According to Chief Justice Roberts, the penalty is merely a tax on not owning health insurance, no different from “buying gasoline or earning income,” and it thus complies with the Constitution. This a large loophole. The result is that Washington has unlimited power to impose new purchase mandates and the courts will find them constitutional if Congress calls them taxes, or even if it calls them something else and judges call them taxes.
Except that not buying a thing or a service is radically different from buying that thing or service. This isn’t merely a matter of opposites: opposites are related to each other. There is no relation between buying or not buying—the thing/service being bought is known; the thing/service not being bought cannot be known, and so the bought/not bought functions can have no relation to each other whatsoever.

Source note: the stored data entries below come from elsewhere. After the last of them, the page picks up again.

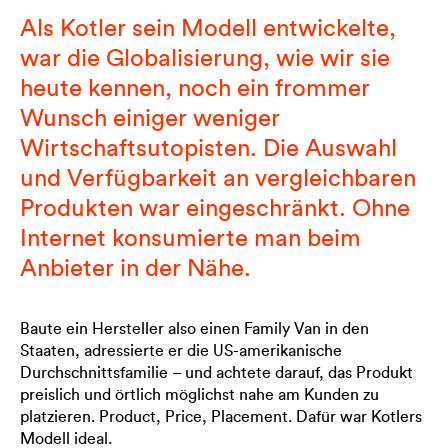
Als Kotler sein Modell entwickelte,
war die Globalisierung, wie wir sie
heute kennen, noch ein frommer
Wunsch einiger weniger
Wirtschaftsutopisten. Die Auswahl
und Verfügbarkeit an vergleichbaren
Produkten war eingeschränkt. Ohne
Internet konsumierte man beim
Anbieter in der Nähe.
Baute ein Hersteller also einen Family Van in den
Staaten, adressierte er die US-amerikanische
Durchschnittsfamilie – und achtete darauf, das Produkt
preislich und örtlich möglichst nahe am Kunden zu
platzieren. Product, Price, Placement. Dafür war Kotlers
Modell ideal.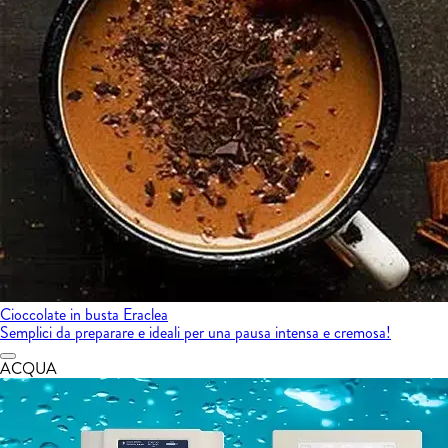
Cioccolate in busta Eraclea
Semplici da preparare e ideali per una pausa intensa e cremosa!
ACQUA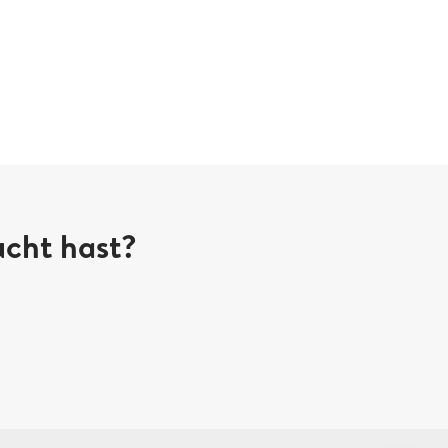
ucht hast?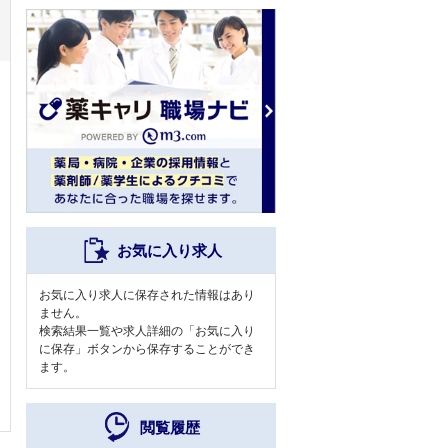
お気に入り求人
お気に入り求人に保存された情報はあり
ません。
検索結果一覧や求人詳細の「お気に入り
に保存」ボタンから保存することができ
ます。
閲覧履歴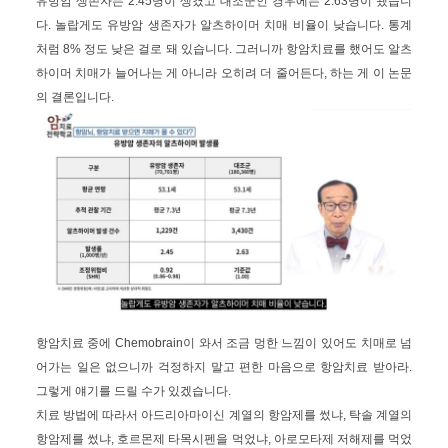
유방암 생존자는 2.45명이 생겼고 대조군인 경우에는 2.63명이 됐습니
다. 놀랍게도 유방암 생존자가 알츠하이머 치매 비율이 낮습니다. 통계
처럼 8% 정도 낮은 걸로 돼 있습니다. 그러니까 항암치료를 했어도 알츠
하이머 치매가 늘어나는 게 아니라 오히려 더 줄어든다, 하는 게 이 논문
의 결론입니다.
항암치료 중에 Chemobrain이 와서 조금 멍한 느낌이 있어도 치매로 넘
어가는 일은 없으니까 걱정하지 말고 편한 마음으로 항암치료 받아라.
그렇게 얘기를 드릴 수가 있겠습니다.
치료 방법에 따라서 아드리아마이신 계열의 항암제를 썼냐, 탁솔 계열의
항암제를 썼냐, 호르몬제 타목시펜을 먹었냐, 아로모타제 저해제를 먹었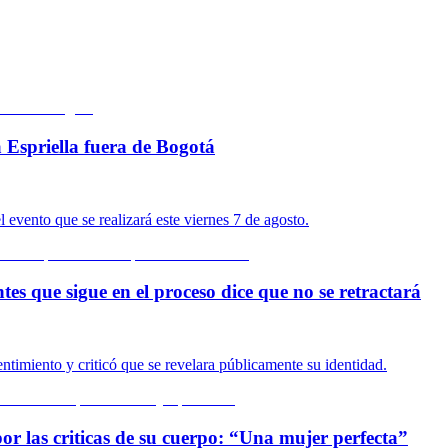
 Espriella fuera de Bogotá
 evento que se realizará este viernes 7 de agosto.
es que sigue en el proceso dice que no se retractará
timiento y criticó que se revelara públicamente su identidad.
or las criticas de su cuerpo: “Una mujer perfecta”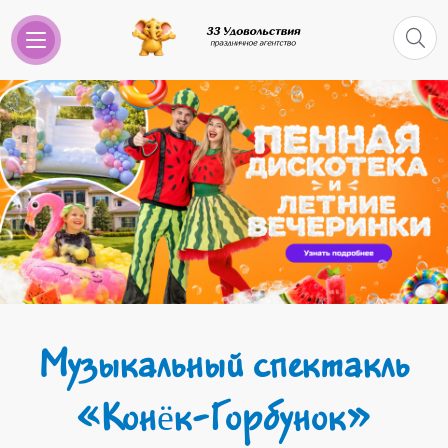
Музыкальный спектакль
«Конёк-Горбунок»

Chief Justice Roberts writes that construing the Commerce Clause as the Obama Administration argued “would open a new and potentially vast domain to congressional authority…. The Framers gave Congress the power to regulate commerce, not to compel it, and for over 200 years both our decisions and Congress’s actions have reflected this understanding.” [emphasis in the original]
But then
Supreme Court precedents going back to the 1920s and 1930s define penalties and taxes as mutually exclusive and critically different.
With this stroke, Roberts has cancelled the effect of his understanding on the limit of the Commerce Clause’s ability to compel commerce; he has simply transferred the ability to compel commerce to the Taxing Clause. Which also had no prior compulsion power.
Whether the Federal government may compel our behavior via Commerce or via Taxing, our government now can compel our behavior.
This is judicial activism at its worst.